Paleoproterozoic rocks of central Colorado: Accreted arcs or extended older crust?

Paleoproterozoic (1770–1735 Ma) bimodal volcanic rocks in central Colorado have been considered to represent southward growth of Laurentia by arc accretion. Although the bimodality of these rocks suggests an extensional continental setting rather than continental or oceanic arcs, there has been little evidence for pre–1800 Ma crust south of the Wyoming craton other than the 1840 ± 1 Ma Elves Chasm pluton in the Upper Granite Gorge of the Grand Canyon, Arizona.

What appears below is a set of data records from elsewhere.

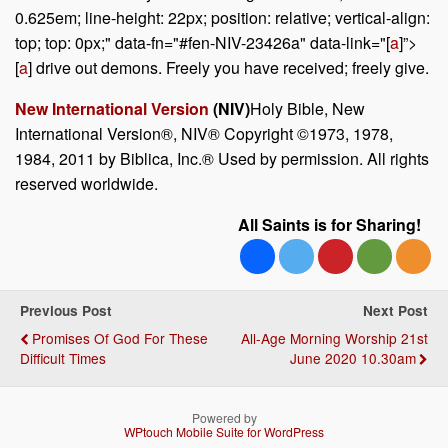
0.625em; line-height: 22px; position: relative; vertical-align:
top; top: 0px;" data-fn="#fen-NIV-23426a" data-link="[
a
]”>
[
a
] drive out demons. Freely you have received; freely give.
New International Version
(NIV)
Holy Bible, New
International Version®, NIV® Copyright ©1973, 1978,
1984, 2011 by Biblica, Inc.® Used by permission. All rights
reserved worldwide.
All Saints is for Sharing!
Previous Post
Next Post
Promises Of God For These
All-Age Morning Worship 21st
Difficult Times
June 2020 10.30am
Powered by
WPtouch Mobile Suite for WordPress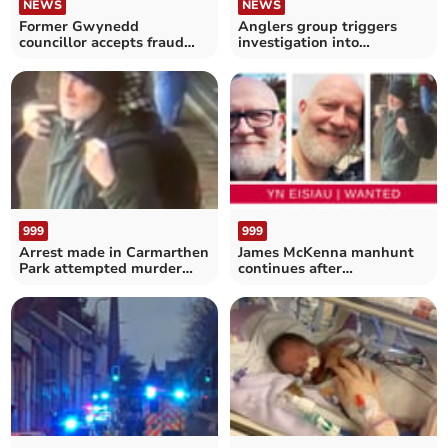
NEWS
NEWS
Former Gwynedd
Anglers group triggers
councillor accepts fraud
investigation into
caution
Aberaeron defence works
999
999
Arrest made in Carmarthen
James McKenna manhunt
Park attempted murder
continues after
case
Carmarthen Park stabbing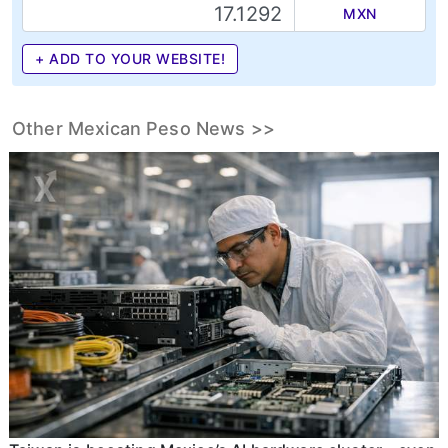
MXN
+ ADD TO YOUR WEBSITE!
Other Mexican Peso News >>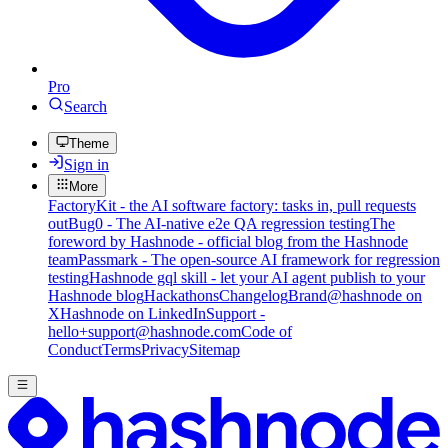
Pro
Search
Theme
Sign in
More
FactoryKit - the AI software factory: tasks in, pull requests
out
Bug0 - The AI-native e2e QA regression testing
The
foreword by Hashnode - official blog from the Hashnode
team
Passmark - The open-source AI framework for regression
testing
Hashnode gql skill - let your AI agent publish to your
Hashnode blog
Hackathons
Changelog
Brand
@hashnode on
X
Hashnode on LinkedIn
Support -
hello+support@hashnode.com
Code of
Conduct
Terms
Privacy
Sitemap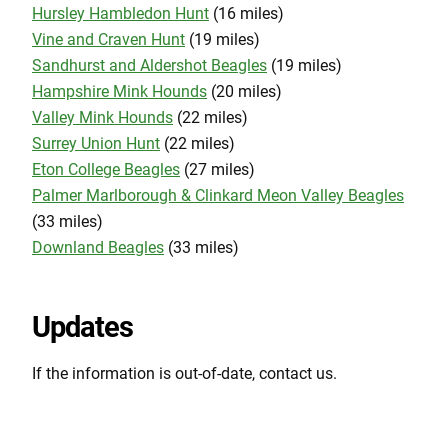
Hursley Hambledon Hunt
(16 miles)
Vine and Craven Hunt
(19 miles)
Sandhurst and Aldershot Beagles
(19 miles)
Hampshire Mink Hounds
(20 miles)
Valley Mink Hounds
(22 miles)
Surrey Union Hunt
(22 miles)
Eton College Beagles
(27 miles)
Palmer Marlborough & Clinkard Meon Valley Beagles
(33 miles)
Downland Beagles
(33 miles)
Updates
If the information is out-of-date, contact us.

We report SHRIMP U-Pb ages of inherited zircons from metarhyolites and plutons in central Colorado that are latest Archean–earliest Proterozoic (2520–2000 Ma) and Trans-Hudson–Penokean (1878–1814 Ma). Associated quartzites contain detrital zircons with mean ages of 1735 Ma, indicating only local derivation. A meta-arkose, however, contains detrital zircons of Trans-Hudson–Penokean and Archean ages. We believe it likely that the 1900–1800 Ma Trans-Hudson–Penokean orogens, including Archean enclaves, extended farther south and west than is currently thought, and were the source of the bimodal volcanic rocks and associated plutons during the period 1770–1700 Ma.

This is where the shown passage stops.